Coordination

Christophe Gremion, Haute école fédérale en formation professionnelle HEFP
Sephora Boucenna, Université de Namur


Texte de cadrage

Tout travail prescrit est traduit et transformé par les acteurs afin de le rendre possible. Ce travail de “renormalisation” (appropriation – création d’un système de normes) (Schwartz, 2004) est à l’origine des genres professionnels. Lorsque, dans un groupe professionnel, se fixent des règles, s’élabore ce qui pourrait se rapprocher d’un code de déontologie, lorsqu’une direction définit les standards d’un travail bien fait, lorsque la formation anticipe le professionnel idéal pour le monde de demain, dans chacune de ces circonstances et sur la base de valeurs parfois divergentes (Gremion et al., 2021), un genre professionnel différent semble se dessiner.

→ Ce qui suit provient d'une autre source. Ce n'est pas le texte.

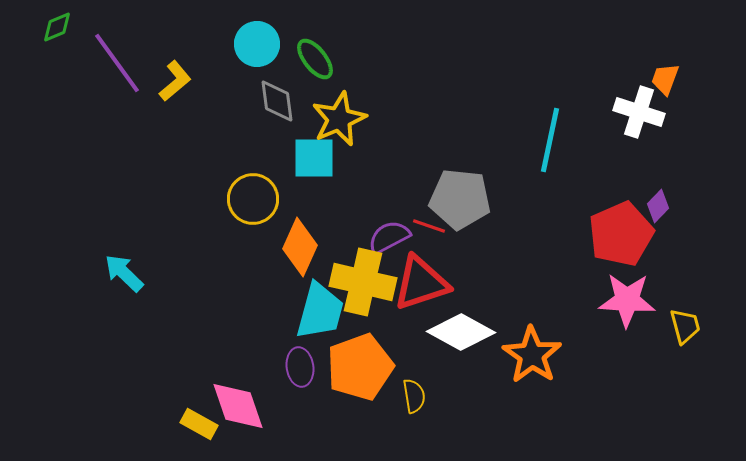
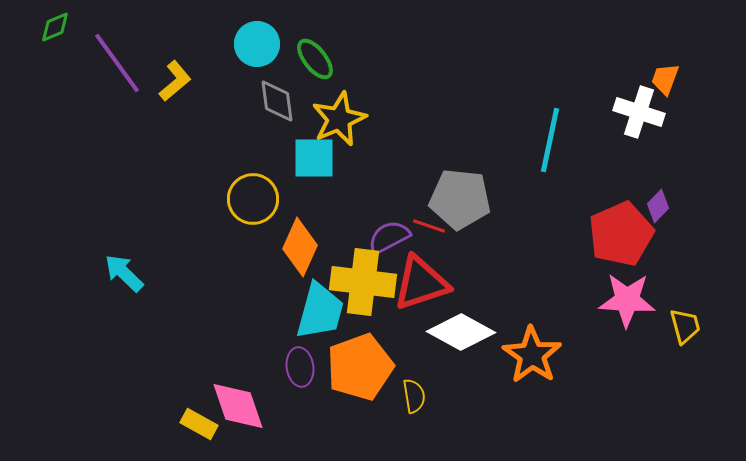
green diamond: moved 2 px left
yellow cross: rotated 6 degrees counterclockwise
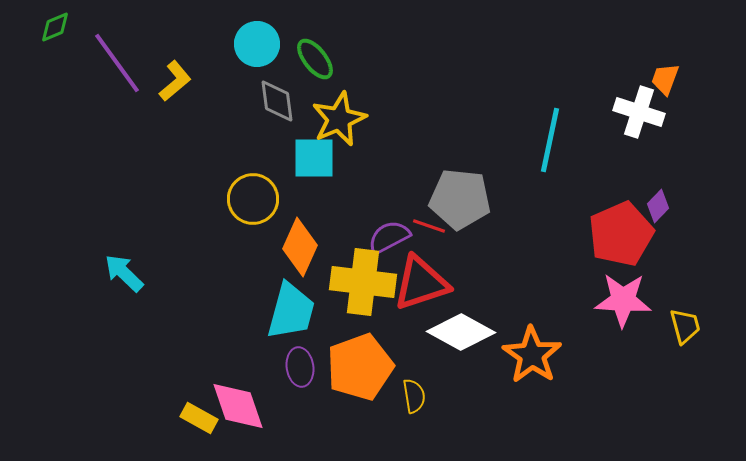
pink star: moved 4 px left
cyan trapezoid: moved 29 px left
yellow rectangle: moved 6 px up
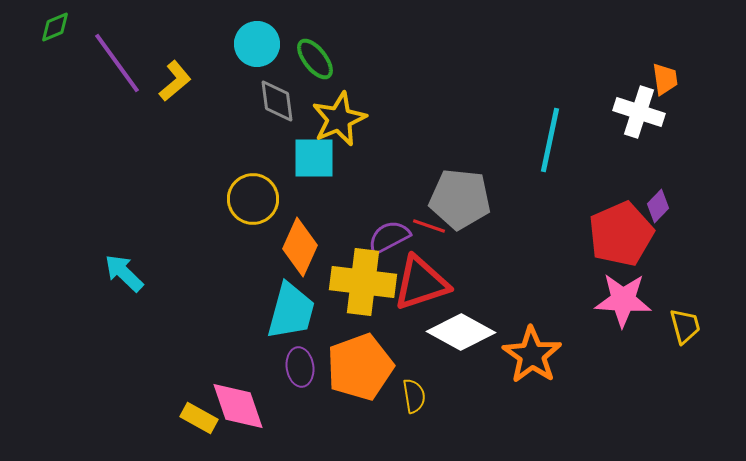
orange trapezoid: rotated 152 degrees clockwise
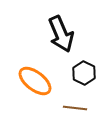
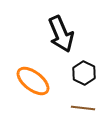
orange ellipse: moved 2 px left
brown line: moved 8 px right
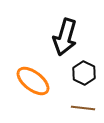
black arrow: moved 4 px right, 3 px down; rotated 39 degrees clockwise
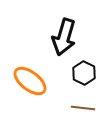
black arrow: moved 1 px left
orange ellipse: moved 3 px left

Le (futur) professionnel se voit ainsi confronté à différents systèmes de normes (du métier, de l’employeur, de la formation…) qui sont autant de référents mobilisables pour sa propre reconnaissance professionnelle (Jorro, 2016). Va-t-il adopter l’une d’elle, l’appliquer de la manière la plus conforme ou va-t-il voir ces normes de manière critique au risque de les rejeter partiellement, voire complètement ? (Boltanski, 2009). Situation paradoxale mais peut-être nécessaire, car “les conflits de normes constituent de bons objets d’enquête potentiels” (Lussi Borer et Muller, 2014, p. 140) et participent tant de la construction identitaire que de la formation (De Ketele, 2017).

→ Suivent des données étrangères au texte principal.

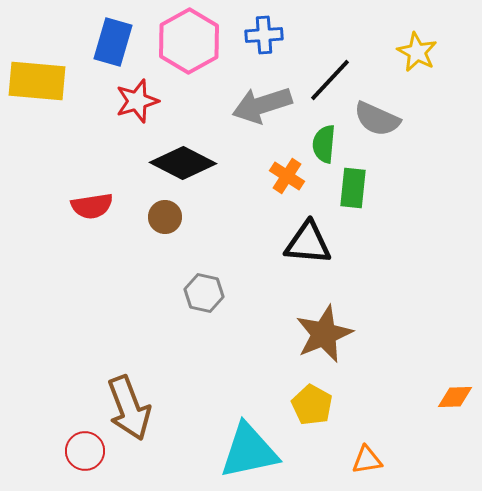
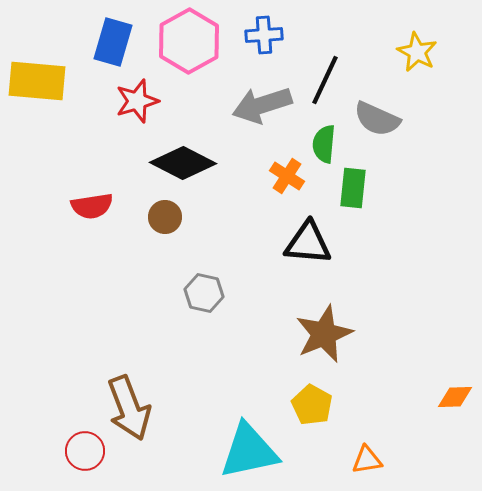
black line: moved 5 px left; rotated 18 degrees counterclockwise
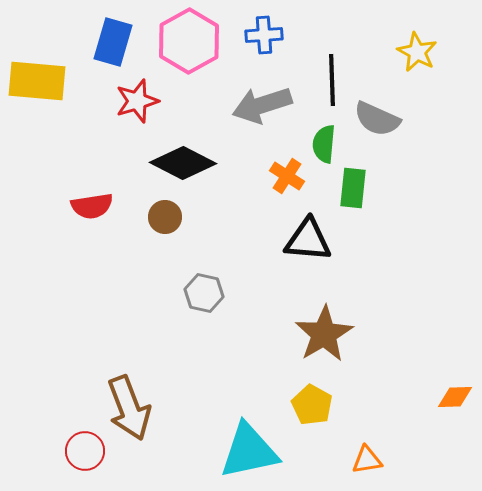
black line: moved 7 px right; rotated 27 degrees counterclockwise
black triangle: moved 3 px up
brown star: rotated 8 degrees counterclockwise
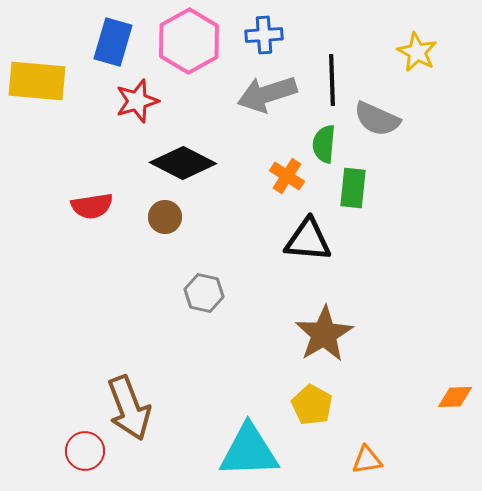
gray arrow: moved 5 px right, 11 px up
cyan triangle: rotated 10 degrees clockwise
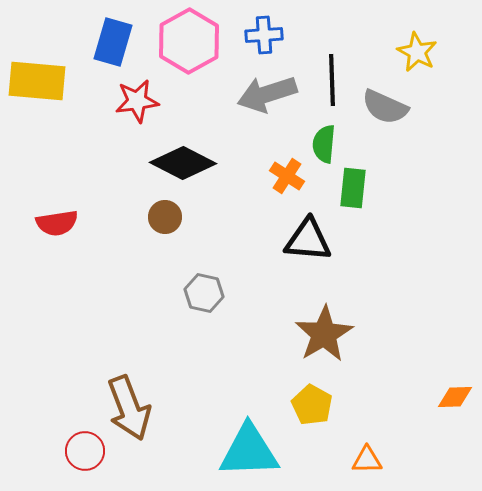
red star: rotated 9 degrees clockwise
gray semicircle: moved 8 px right, 12 px up
red semicircle: moved 35 px left, 17 px down
orange triangle: rotated 8 degrees clockwise
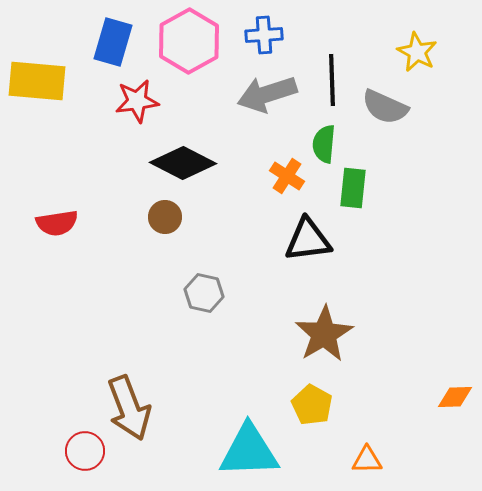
black triangle: rotated 12 degrees counterclockwise
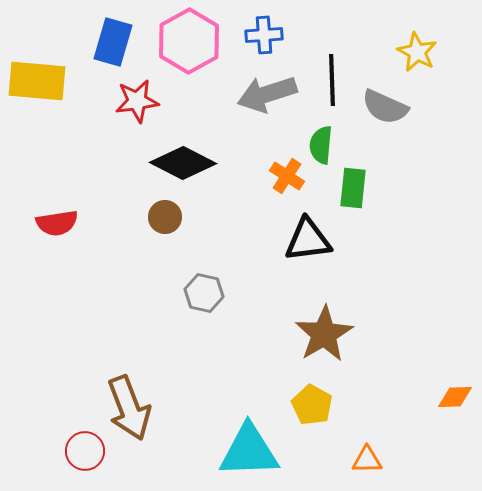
green semicircle: moved 3 px left, 1 px down
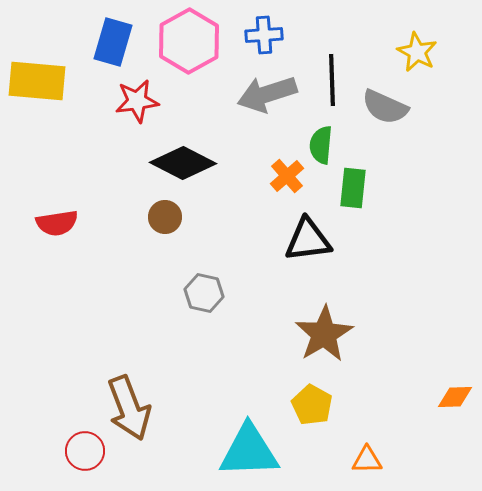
orange cross: rotated 16 degrees clockwise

Ce symposium s’intéresse ainsi au double mouvement soumission à une norme vs émancipation de celle-ci en posant les questions suivantes :

  • Comment s’opère et s’observe la (re)normalisation dans ce double mouvement ?
  • Comment s’articulent ces deux mouvements, alliances et tensions, selon quelle logique, selon quel équilibre ?
  • Comment les acteurs de la formation ou de l’accompagnement usent-ils de ce double mouvement pour permettre l’apprentissage et la construction identitaire ?
  • Quelle place occupe ce double mouvement dans les dispositifs d’APP, d’autoévaluation ou de développement de la posture réflexive ? Comment le formateur / accompagnateur travaille-t-il avec cette tension?
  • Comment ces processus apparaissent dans d’autres champs ou secteurs d’activités professionnelles ?


Liste des références bibliographiques

Boltanski, L. (2009). De la critique : Précis de sociologie de l’émancipation. Gallimard.

De Ketele, J.-M. (2017). Concilier norme et singularités : comment utiliser nos marges de liberté ? Administration & Éducation, 155(3), 85 102. https://doi.org/10.3917/admed.155.0085

Gremion, C., Burgi, V., Gatti, R. et Le Roy, V. (2021). Identification des indicateurs de professionnalisation dans une formation initiale d’enseignants. Dans C. Gremion et C. de Paor (dir.), Processus et finalités de la professionnalisation. Comment évaluer la professionnalité émergente ? (p. 267 291). De Boeck Supérieur.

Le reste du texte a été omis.